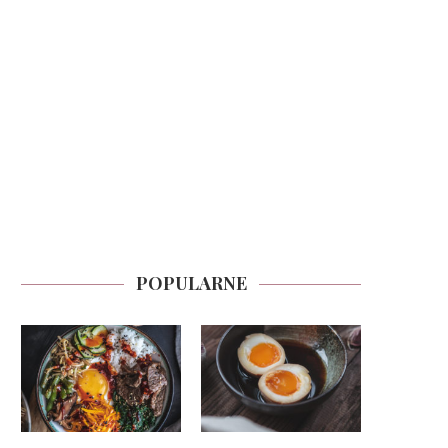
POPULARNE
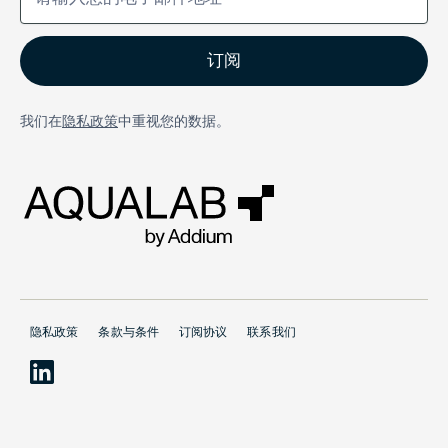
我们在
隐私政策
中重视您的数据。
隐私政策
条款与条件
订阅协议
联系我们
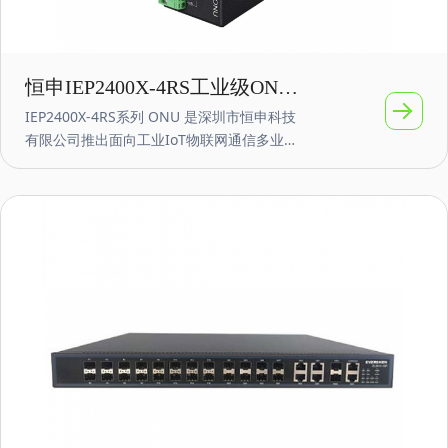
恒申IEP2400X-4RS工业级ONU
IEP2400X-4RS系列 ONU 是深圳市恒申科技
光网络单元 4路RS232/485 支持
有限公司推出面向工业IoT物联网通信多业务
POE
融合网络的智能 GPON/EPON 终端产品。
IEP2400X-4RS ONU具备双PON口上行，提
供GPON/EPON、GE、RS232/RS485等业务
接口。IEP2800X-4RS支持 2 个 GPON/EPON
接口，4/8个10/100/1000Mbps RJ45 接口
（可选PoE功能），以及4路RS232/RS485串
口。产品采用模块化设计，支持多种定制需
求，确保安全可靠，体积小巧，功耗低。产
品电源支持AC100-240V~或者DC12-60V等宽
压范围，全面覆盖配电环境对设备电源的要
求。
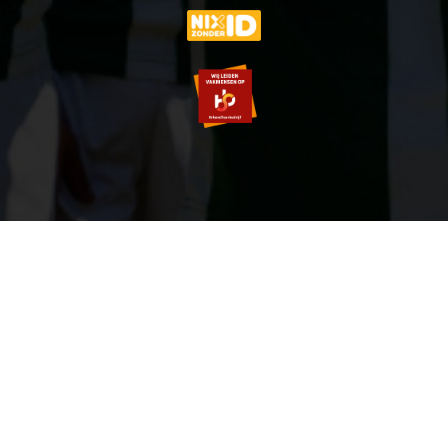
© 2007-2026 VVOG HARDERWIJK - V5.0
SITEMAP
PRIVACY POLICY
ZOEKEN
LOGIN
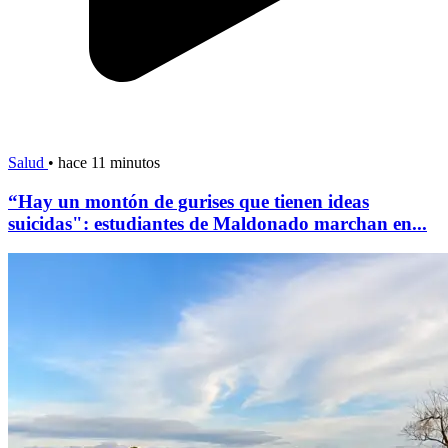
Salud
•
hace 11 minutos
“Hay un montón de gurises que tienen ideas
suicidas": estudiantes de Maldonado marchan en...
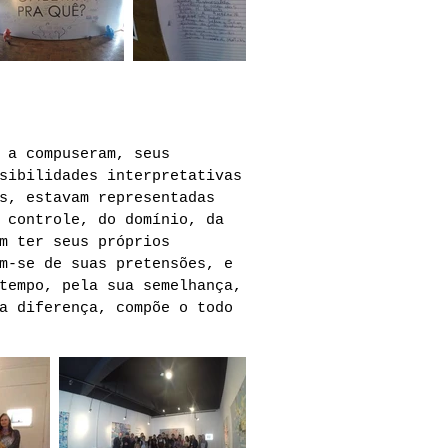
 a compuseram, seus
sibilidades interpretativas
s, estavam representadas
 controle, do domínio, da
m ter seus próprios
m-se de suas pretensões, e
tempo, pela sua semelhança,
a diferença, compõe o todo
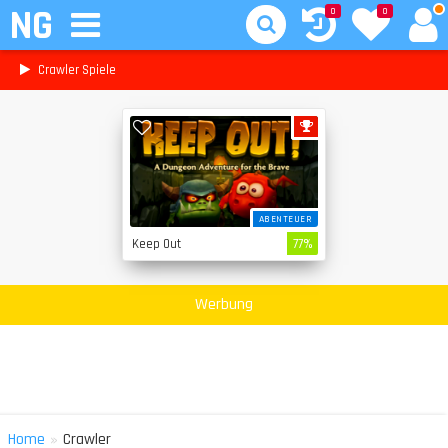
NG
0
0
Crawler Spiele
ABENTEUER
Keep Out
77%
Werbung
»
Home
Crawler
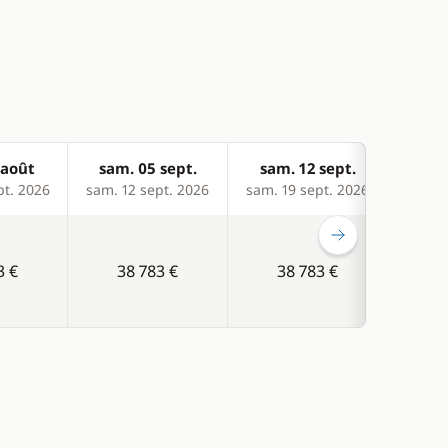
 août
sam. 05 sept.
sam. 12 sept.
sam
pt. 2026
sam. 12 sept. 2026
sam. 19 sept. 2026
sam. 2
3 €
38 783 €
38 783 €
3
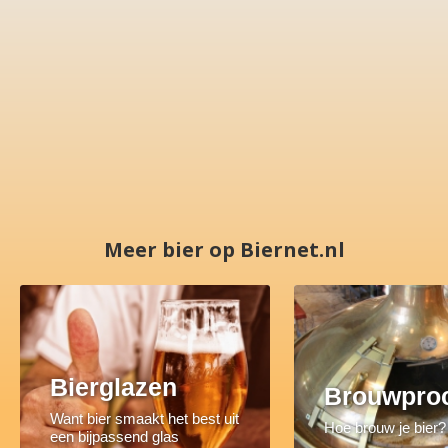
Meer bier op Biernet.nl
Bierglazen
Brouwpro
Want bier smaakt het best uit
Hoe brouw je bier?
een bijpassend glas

☆ ☆ ☆ ☆ ☆ ☆ ☆

PROBLEM → Everything from the line above that contains "有限公司推出面向工业IoT物联网通信多业务" down to the line that contains "que tienen ideas" must be reproduced exactly, both ends included. Omit the pictures.

ANSWER →
有限公司推出面向工业IoT物联网通信多业务
POE
融合网络的智能 GPON/EPON 终端产品。
IEP2400X-4RS ONU具备双PON口上行，提
供GPON/EPON、GE、RS232/RS485等业务
接口。IEP2800X-4RS支持 2 个 GPON/EPON
接口，4/8个10/100/1000Mbps RJ45 接口
（可选PoE功能），以及4路RS232/RS485串
口。产品采用模块化设计，支持多种定制需
求，确保安全可靠，体积小巧，功耗低。产
品电源支持AC100-240V~或者DC12-60V等宽
压范围，全面覆盖配电环境对设备电源的要
求。
© 2007-2026 VVOG HARDERWIJK - V5.0
SITEMAP
PRIVACY POLICY
ZOEKEN
LOGIN
Salud
•
hace 11 minutos
“Hay un montón de gurises que tienen ideas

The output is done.